Assignment:
Your answer must be an exact copy of the records below, with every picture left out.

Excerpts from a dataset
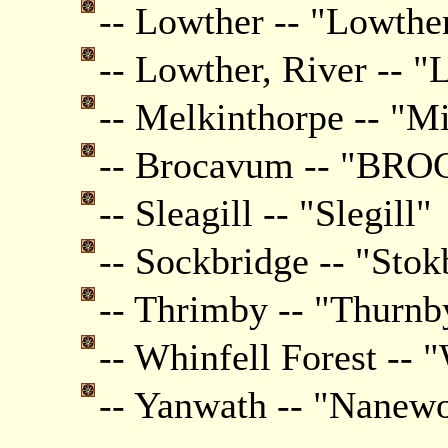
-- Lowther -- "Lowthe
-- Lowther, River -- "
-- Melkinthorpe -- "M
-- Brocavum -- "B
-- Sleagill -- "Slegill"
-- Sockbridge -- "Stok
-- Thrimby -- "Thurnb
-- Whinfell Forest -- 
-- Yanwath -- "Nanewo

Task answer:
-- Lowther -- "Lowthe
-- Lowther, River -- "
-- Melkinthorpe -- "M
-- Brocavum -- "B
-- Sleagill -- "Slegill"
-- Sockbridge -- "Stok
-- Thrimby -- "Thurnb
-- Whinfell Forest -- 
-- Yanwath -- "Nanewo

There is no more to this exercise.